A bordo di Canopée ci sono solo 11 persone di equipaggio specializzato e addestrato per governare la nave, tutta automatizzata tramite l’utilizzo di software sofisticati in grado di analizzare con estrema precisione le condizioni del mare e del vento e massimizzare la spinta delle ali durante la navigazione.
La traversata transatlantica dura circa 10 giorni dai porti europei alla base di Kourou nella Guyana francese dove avvengono i lanci nello spazio. La missione Ariane 64, ha portato in orbita, il 12 febbraio scorso, un carico di 32 satelliti Amazon Leo per la connessione internet satellitare.

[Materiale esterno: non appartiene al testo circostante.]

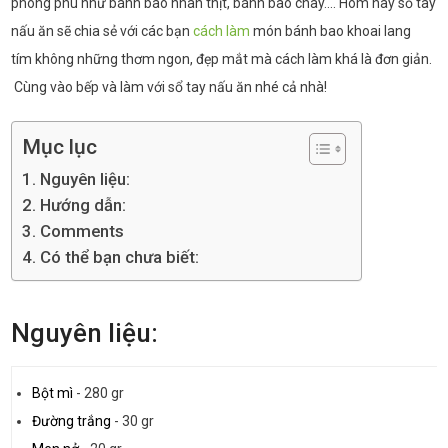
phong phú như bánh bao nhân thịt, bánh bao chay…. Hôm nay sổ tay
nấu ăn sẽ chia sẻ với các bạn
cách làm
món bánh bao khoai lang
tím không những thơm ngon, đẹp mắt mà cách làm khá là đơn giản.
Cùng vào bếp và làm với sổ tay nấu ăn nhé cả nhà!
Mục lục
Nguyên liệu:
Hướng dẫn:
Comments
Có thể bạn chưa biết:
Nguyên liệu:
Bột mì
-
280 gr
Đường trắng
-
30 gr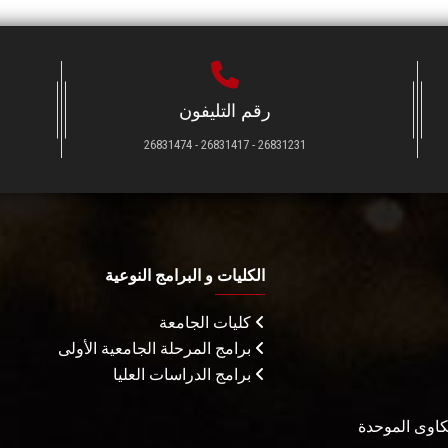
رقم التليفون
26831231 - 26831417 - 26831474
الكليات و البرامج النوعية
كليات الجامعة
برامج المرحلة الجامعية الأولى
برامج الدراسات العليا
شكاوى الموحدة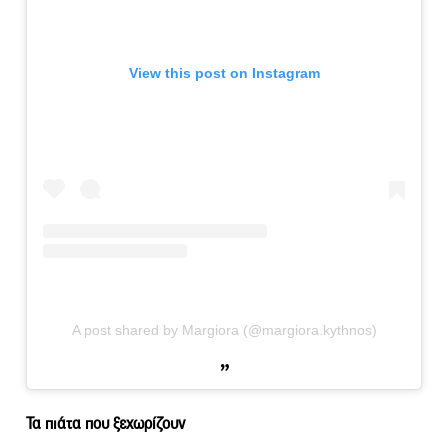
View this post on Instagram
A post shared by Margiora (@margiora.kythnos)
Τα πιάτα που ξεχωρίζουν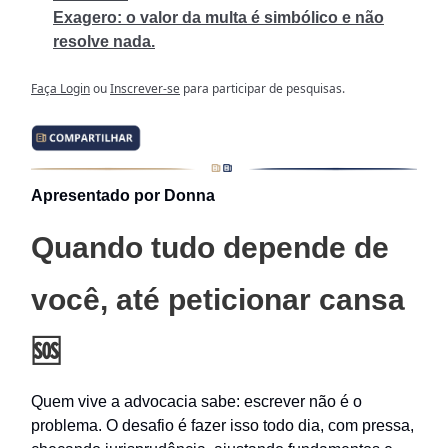
Exagero: o valor da multa é simbólico e não
resolve nada.
Faça Login
ou
Inscrever-se
para participar de pesquisas.
Apresentado por Donna
Quando tudo depende de
você, até peticionar cansa
🆘
Quem vive a advocacia sabe: escrever não é o
problema. O desafio é fazer isso todo dia, com pressa,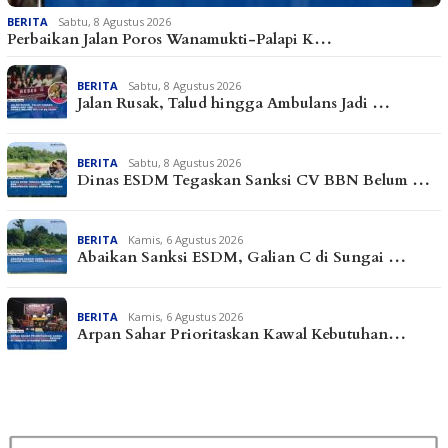
BERITA
Sabtu, 8 Agustus 2026
Perbaikan Jalan Poros Wanamukti-Palapi K…
BERITA
Sabtu, 8 Agustus 2026
Jalan Rusak, Talud hingga Ambulans Jadi …
BERITA
Sabtu, 8 Agustus 2026
Dinas ESDM Tegaskan Sanksi CV BBN Belum …
BERITA
Kamis, 6 Agustus 2026
Abaikan Sanksi ESDM, Galian C di Sungai …
BERITA
Kamis, 6 Agustus 2026
Arpan Sahar Prioritaskan Kawal Kebutuhan…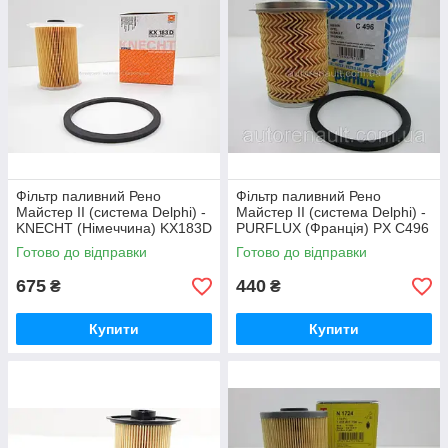
Фільтр паливний Рено
Фільтр паливний Рено
Майстер ІІ (система Delphi) -
Майстер ІІ (система Delphi) -
KNECHT (Німеччина) KX183D
PURFLUX (Франція) PX C496
Готово до відправки
Готово до відправки
675
440
₴
₴
Купити
Купити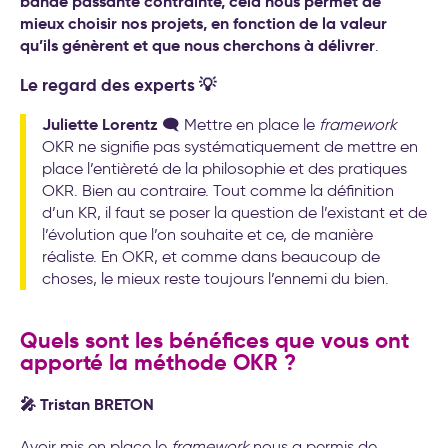
bande passante contrainte, cela nous permet de
mieux choisir nos projets, en fonction de la valeur
qu’ils génèrent et que nous cherchons à délivrer
.
Le regard des experts 💡
Juliette Lorentz
🗨️ Mettre en place le
framework
OKR ne signifie pas systématiquement de mettre en
place l’entièreté de la philosophie et des pratiques
OKR. Bien au contraire. Tout comme la définition
d’un KR, il faut se poser la question de l’existant et de
l’évolution que l’on souhaite et ce, de manière
réaliste. En OKR, et comme dans beaucoup de
choses, le mieux reste toujours l’ennemi du bien.
Quels sont les bénéfices que vous ont
apporté la méthode OKR ?
🎤 Tristan BRETON
Avoir mis en place le
framework
nous a permis de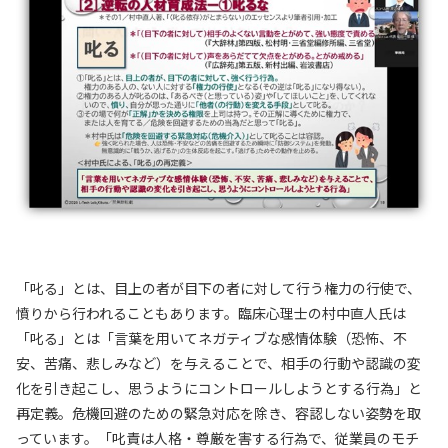
「叱る」とは、目上の者が目下の者に対して行う権力の行使で、
憤りから行われることもあります。臨床心理士の村中直人氏は
「叱る」とは「言葉を用いてネガティブな感情体験（恐怖、不
安、苦痛、悲しみなど）を与えることで、相手の行動や認識の変
化を引き起こし、思うようにコントロールしようとする行為」と
再定義。危機回避のための緊急対応を除き、容認しない姿勢を取
っています。「叱責は人格・尊厳を害する行為で、従業員のモチ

Il ritorno della navigazione a vela dei cargo
Canopée è un capolavoro della tecnologia europea, costruita dal cantiere navale olandese Neptune Marine, su progetto Trimarine e Studio VPLP.
Ma ci sono molti progetti nel mondo per i nuovi vascelli a vela: l’obiettivo è ridurre le emissioni dello shipping che oggi incide per il 3% nelle emissioni globali di CO2 e adeguarsi il più velocemente possibile alle nuove norme europee previste dal sistema EU ETS (Emission Trading System) sulla decarbonizzazione.

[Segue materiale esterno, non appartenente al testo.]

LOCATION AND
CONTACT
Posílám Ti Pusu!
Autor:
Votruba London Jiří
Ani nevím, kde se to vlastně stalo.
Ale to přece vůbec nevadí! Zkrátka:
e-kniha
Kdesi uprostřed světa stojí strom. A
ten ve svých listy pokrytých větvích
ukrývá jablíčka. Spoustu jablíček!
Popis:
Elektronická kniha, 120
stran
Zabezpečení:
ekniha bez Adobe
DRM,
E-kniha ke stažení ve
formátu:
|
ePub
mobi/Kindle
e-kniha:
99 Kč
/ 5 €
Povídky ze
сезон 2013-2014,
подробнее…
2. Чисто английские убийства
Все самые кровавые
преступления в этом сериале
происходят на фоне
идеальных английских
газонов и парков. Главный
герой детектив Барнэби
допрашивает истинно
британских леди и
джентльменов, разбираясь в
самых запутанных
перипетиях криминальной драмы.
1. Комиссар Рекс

La compagnia di navigazione francese Neoline di Nantes, nata nel 2024 con l’obiettivo di offrire servizi di navigazione sostenibili, ha effettuato il primo viaggio inaugurale della “Neoliner Origin” che ha attraversato l’Atlantico il 24 novembre 2025.
L’innovativa nave da carico “roll on roll off” è lunga 136 metri dotati, può trasportare fino a 5.300 tonnellate e ha attraversato l’Atlantico in circa otto giorni, spinta principalmente dalle vele.
Prima tappa: il porto di Saint-Pierre et Miquelon in Canada. Da lì ha proseguito fino a Baltimora, poi ad Halifax, prima di tornare in Europa.
I partner strategici della Neoline Origin sono OneSails e Flexon Composites, due aziende italiane leader nella ricerca, progettazione e realizzazione di vele rigide ad alte prestazioni e completamente riciclabili. OneSails ha fornito al progetto tre fiocchi (vele di prua) da 450 m² ciascuno, realizzati da Flexon Composites con l’esclusiva tecnologia 4T FORTE.
Con questi ed altri mezzi di trasporto a propulsione ibrida, composta da vele e motori elettrici e diesel, dovrebbe essere possibile in futuro rendere la catena logistica sempre più sostenibile e ridurre il consumo di combustibili fossili di oltre l’80%. Le emissioni di gas serra potrebbero addirittura essere ridotte del 90%.